Somatic mutation D1089Y leads to loss of SPTBN1 tumor suppressor function. (A) Overexpression of wt SPTBN1, but not mutant SPTBN1-D1089Y, in SNU398 cells conferred resistance to MMC (left panel) or to Cisplatin (middle panel). Anti-HA antibody was used for the Western blot to check the expression of infected SPTBN1 (right panel). (B) HepG2-shRNA-SPTBN1 cells with SPTBN1 knockdown are significantly more sensitive to MMC (left panel), Cisplatin (middle panel) or IR-induced toxicity (right panel) than HepG2-shRNA-Ctrl cells. (C) Hep3B (left panel), SNU475 (middle panel), or SNU398 (right panel) cells with SPTBN1 knockdown by shRNA are significantly more sensitive to MMC than shRNA-Ctrl cells, representatively.
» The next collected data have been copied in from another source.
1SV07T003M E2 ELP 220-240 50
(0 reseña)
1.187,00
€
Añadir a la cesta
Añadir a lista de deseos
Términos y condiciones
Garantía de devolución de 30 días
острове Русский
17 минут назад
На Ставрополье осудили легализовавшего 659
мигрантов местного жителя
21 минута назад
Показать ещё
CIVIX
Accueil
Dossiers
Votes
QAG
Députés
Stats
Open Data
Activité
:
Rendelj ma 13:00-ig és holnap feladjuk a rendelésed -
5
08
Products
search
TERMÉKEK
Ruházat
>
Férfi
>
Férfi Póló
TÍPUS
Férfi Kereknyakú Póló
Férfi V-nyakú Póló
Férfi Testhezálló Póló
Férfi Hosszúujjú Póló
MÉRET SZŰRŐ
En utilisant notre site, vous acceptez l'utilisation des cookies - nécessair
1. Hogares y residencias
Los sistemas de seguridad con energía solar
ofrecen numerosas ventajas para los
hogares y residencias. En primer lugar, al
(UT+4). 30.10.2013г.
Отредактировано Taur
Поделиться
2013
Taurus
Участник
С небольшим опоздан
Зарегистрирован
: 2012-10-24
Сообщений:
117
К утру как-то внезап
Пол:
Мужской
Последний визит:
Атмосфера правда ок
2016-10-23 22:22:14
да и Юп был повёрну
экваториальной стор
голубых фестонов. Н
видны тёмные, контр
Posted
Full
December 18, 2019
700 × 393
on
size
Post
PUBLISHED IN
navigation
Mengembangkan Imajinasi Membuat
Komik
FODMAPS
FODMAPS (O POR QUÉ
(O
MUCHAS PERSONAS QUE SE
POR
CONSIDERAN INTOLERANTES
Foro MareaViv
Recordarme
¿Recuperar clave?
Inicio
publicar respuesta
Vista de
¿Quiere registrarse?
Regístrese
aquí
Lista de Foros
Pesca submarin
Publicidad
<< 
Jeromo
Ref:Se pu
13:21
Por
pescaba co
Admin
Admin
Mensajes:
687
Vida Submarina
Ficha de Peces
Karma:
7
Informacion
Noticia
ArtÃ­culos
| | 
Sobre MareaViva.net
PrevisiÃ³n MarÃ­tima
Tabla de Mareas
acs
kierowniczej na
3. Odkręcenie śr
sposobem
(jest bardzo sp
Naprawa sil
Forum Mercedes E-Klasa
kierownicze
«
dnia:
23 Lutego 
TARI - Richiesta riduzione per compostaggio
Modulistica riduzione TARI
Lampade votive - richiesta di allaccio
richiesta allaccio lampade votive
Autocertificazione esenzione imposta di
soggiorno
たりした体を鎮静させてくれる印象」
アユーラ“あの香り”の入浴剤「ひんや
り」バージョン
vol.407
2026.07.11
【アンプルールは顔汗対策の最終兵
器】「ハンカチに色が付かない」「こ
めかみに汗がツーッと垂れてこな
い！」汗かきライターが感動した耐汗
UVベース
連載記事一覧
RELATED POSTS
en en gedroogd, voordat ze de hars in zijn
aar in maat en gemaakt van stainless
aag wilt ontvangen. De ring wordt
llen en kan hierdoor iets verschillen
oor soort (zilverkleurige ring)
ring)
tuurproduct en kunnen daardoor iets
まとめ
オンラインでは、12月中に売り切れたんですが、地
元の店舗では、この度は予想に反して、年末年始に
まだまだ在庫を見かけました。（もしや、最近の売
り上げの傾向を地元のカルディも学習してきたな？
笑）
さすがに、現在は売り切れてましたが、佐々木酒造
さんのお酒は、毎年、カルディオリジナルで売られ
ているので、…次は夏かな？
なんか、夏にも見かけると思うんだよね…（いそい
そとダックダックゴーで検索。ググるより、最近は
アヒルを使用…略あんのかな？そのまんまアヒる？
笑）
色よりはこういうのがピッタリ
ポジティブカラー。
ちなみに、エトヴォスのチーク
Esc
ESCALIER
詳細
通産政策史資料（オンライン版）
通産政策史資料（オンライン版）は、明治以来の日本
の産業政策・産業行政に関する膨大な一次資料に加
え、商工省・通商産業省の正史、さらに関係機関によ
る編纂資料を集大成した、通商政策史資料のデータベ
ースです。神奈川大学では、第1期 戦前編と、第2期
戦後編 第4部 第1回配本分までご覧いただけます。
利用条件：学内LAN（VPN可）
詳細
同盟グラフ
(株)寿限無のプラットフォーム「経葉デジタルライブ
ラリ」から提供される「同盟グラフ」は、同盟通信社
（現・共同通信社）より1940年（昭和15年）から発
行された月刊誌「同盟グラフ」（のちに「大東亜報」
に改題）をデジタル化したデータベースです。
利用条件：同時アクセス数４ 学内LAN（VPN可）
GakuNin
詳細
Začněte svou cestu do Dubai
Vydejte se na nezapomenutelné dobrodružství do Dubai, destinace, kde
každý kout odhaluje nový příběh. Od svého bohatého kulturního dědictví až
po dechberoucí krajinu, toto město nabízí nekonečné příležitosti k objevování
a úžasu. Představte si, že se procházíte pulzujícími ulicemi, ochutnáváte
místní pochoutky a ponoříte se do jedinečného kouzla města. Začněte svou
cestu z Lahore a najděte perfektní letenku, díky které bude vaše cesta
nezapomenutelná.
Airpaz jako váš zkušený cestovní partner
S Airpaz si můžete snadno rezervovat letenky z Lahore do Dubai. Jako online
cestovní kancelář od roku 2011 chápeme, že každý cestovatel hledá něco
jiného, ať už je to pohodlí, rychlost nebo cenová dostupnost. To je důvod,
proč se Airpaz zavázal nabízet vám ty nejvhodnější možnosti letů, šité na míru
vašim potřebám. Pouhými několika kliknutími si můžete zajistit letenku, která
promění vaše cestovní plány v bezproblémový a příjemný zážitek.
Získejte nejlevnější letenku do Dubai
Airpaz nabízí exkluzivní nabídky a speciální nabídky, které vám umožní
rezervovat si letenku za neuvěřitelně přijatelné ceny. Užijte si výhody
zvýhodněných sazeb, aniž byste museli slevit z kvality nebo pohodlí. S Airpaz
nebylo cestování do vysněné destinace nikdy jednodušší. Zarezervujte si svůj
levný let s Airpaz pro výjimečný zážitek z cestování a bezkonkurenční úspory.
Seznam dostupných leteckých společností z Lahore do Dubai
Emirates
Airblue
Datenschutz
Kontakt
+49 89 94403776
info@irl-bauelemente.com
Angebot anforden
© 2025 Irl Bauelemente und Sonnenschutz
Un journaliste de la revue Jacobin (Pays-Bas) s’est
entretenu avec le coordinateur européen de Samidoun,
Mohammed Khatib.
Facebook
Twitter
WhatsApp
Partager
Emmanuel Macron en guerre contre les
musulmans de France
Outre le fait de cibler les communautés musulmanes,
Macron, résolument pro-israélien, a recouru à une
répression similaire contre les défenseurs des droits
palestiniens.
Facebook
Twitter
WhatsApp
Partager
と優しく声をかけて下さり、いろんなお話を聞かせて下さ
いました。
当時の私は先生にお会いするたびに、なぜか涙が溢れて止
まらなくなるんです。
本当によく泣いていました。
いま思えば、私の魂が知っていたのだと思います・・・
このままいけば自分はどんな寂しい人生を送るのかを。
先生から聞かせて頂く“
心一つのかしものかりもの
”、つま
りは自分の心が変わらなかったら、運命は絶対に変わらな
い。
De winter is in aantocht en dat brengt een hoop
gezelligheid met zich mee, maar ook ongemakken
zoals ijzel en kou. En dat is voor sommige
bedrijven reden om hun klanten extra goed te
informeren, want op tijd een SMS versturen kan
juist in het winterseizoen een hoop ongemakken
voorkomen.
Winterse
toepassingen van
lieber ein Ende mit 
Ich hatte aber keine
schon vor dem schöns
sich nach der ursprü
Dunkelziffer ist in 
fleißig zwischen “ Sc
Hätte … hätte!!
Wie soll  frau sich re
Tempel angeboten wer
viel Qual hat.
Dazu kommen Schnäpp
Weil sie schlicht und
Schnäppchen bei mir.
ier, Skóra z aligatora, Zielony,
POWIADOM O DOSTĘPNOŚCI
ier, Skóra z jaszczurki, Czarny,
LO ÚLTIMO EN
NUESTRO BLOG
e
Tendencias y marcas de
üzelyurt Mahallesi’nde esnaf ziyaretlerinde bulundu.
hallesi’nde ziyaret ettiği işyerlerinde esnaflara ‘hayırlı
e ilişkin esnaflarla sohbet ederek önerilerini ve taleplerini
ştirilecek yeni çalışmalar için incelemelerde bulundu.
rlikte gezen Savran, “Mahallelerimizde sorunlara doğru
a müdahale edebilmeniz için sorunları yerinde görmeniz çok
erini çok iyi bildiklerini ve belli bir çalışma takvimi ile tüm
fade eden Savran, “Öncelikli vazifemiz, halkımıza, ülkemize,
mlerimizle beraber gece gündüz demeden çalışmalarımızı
Data presented as “mean ± SD” in A-C were obtained from three independent experiments performed in triplicate (* P < 0.05, one-way ANOVA). (D) Impaired DNA damage response (DDR) in the absence of SPTBN1. Phospho-Chk2 foci (pChk2) were analyzed at different time points in primary MEF cells after exposure to 10 Gy IR. IR induced significantly more pChk2 foci in Sptbnl^+/+ cells than Sptbn1^+/+ cells. Data presented as “mean ± SD” from 3 independent experiments analyzed by student t-test (*P < 0.01). (E) Overexpression of wt SPTBN1, but not mutant SPTBN1-D1089Y, in SNU398 cells led to altered DDR and decreased p-Chk2 levels. Total Chk2 was used for density normalization. (F) Overexpression of wt SPTBN1but not SPTBN1-D1089Y mutant inhibits colony formation capability of SNU475 cells in soft-agar assay.